Saturday, December 20, 2014
Book Review: The Phantom of the Opera by Gaston Leroux
Strange things happen at the opera house, and there are more than a few people involved that are paranoid. A ghost is among them, making strange things happen. They see him everywhere. And now, one of the scene changers has been found dead. As the new owners take over the opera house, they believe it is all a joke with them as the butt of it. But a newly-emerged singer, and the young nobleman who is in love with her, are about to find out just who is behind all these strange occurrences. The ghost's lair is deep below the opera house. Will they make it out with their love intact? And worse, will they make it out alive?
That's my summary. Here's the one I pulled from Goodreads
First published in French as a serial in 1909, "The Phantom of the Opera" is a riveting story that revolves around the young, Swedish Christine Daaé. Her father, a famous musician, dies, and she is raised in the Paris Opera House with his dying promise of a protective angel of music to guide her. After a time at the opera house, she begins hearing a voice, who eventually teaches her how to sing beautifully. All goes well until Christine's childhood friend Raoul comes to visit his parents, who are patrons of the opera, and he sees Christine when she begins successfully singing on the stage. The voice, who is the deformed, murderous 'ghost' of the opera house named Erik, however, grows violent in his terrible jealousy, until Christine suddenly disappears. The phantom is in love, but it can only spell disaster. Leroux's work, with characters ranging from the spoiled prima donna Carlotta to the mysterious Persian from Erik's past, has been immortalized by memorable adaptations. Despite this, it remains a remarkable piece of Gothic horror literature in and of itself, deeper and darker than any version that follows.
It's kind of hard not to be familiar with the concept of the Phantom. I mean, there's a musical and a movie (of the musical), and there have been other movies in the past featuring the character. The Phantom is a culture icon. Who doesn't recognize the mask?
I've seen the musical on Broadway. I've seen the movie version of the musical. I actually read Susan Kay's retelling, Phantom, some years ago and loved it. Not sure why it took me so long to get around to the original. If you're familiar with the Phantom and his story, and you haven't read the original, I would say do it. It's very interesting to get to the foundation of the characters, especially the Phantom himself.

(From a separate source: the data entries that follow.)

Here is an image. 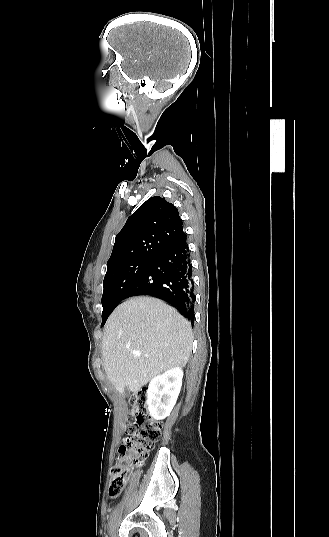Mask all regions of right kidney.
I'll return each instance as SVG.
<instances>
[{
	"instance_id": "1",
	"label": "right kidney",
	"mask_w": 329,
	"mask_h": 537,
	"mask_svg": "<svg viewBox=\"0 0 329 537\" xmlns=\"http://www.w3.org/2000/svg\"><path fill=\"white\" fill-rule=\"evenodd\" d=\"M183 378L180 367L172 368L155 376L147 390V405L155 420H163L170 415L179 395Z\"/></svg>"
}]
</instances>
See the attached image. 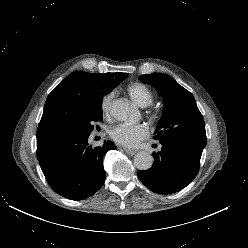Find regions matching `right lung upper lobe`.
Instances as JSON below:
<instances>
[{
  "mask_svg": "<svg viewBox=\"0 0 248 248\" xmlns=\"http://www.w3.org/2000/svg\"><path fill=\"white\" fill-rule=\"evenodd\" d=\"M124 74L72 72L49 94L38 126V134L50 130L63 115L83 110L103 90L120 83ZM46 124L50 129L45 128Z\"/></svg>",
  "mask_w": 248,
  "mask_h": 248,
  "instance_id": "1",
  "label": "right lung upper lobe"
}]
</instances>
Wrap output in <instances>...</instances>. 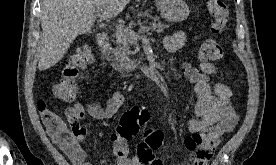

The Phantom of the Opera was originally written in French and later translated to English. Because of that, I cannot say for certain how true this translation is to Leroux's writing style. Still, the version I listened to was very clean. I wouldn't have known it wasn't originally in English. My knowledge of the French language mainly consists of baguette, bonjour, and how to say I'm a cheese omelette (a highly useful phrase in any language) so I cannot really judge the style on this novel as the author wrote it. Based on the prose of the version I've now experienced, I would say it must be beautiful... but that's just a guess.
My experience with this novel is very positive. It was easy to listen to (and would be easy to read). It's very accessible.
As I mentioned, I'm very familiar with the story of the Phantom, mostly from a more in-depth character study from Susan Kay's adaptation, which really expands on the original. But getting into the real building blocks of Christine Daae, Erik, Raoul, and the other characters was an eye-opener. It was wonderful, almost spying on the characters in their native habitat. The characters of Raoul's older brother and the Persian are so often overlooked that it was great to see them in much more detail, to really experience them and their roles in the narrative.
The humanity of the Phantom is truly exposed in this original novel, especially when compared to the movie version starring Gerard Butler. The truth of Erik's identity comes out in this, and we see his weakness and vulnerability so purely at the end of the novel that I hate it gets overlooked or cut in many other adaptations.
Would I Recommend This Book? Highly. When it comes to familiar stories, like fairy tales or old stories like this that have been told and retold so often, it's always a good idea to go back to the roots. I give The Phantom of the Opera an ingenious 4 out of 5 stars.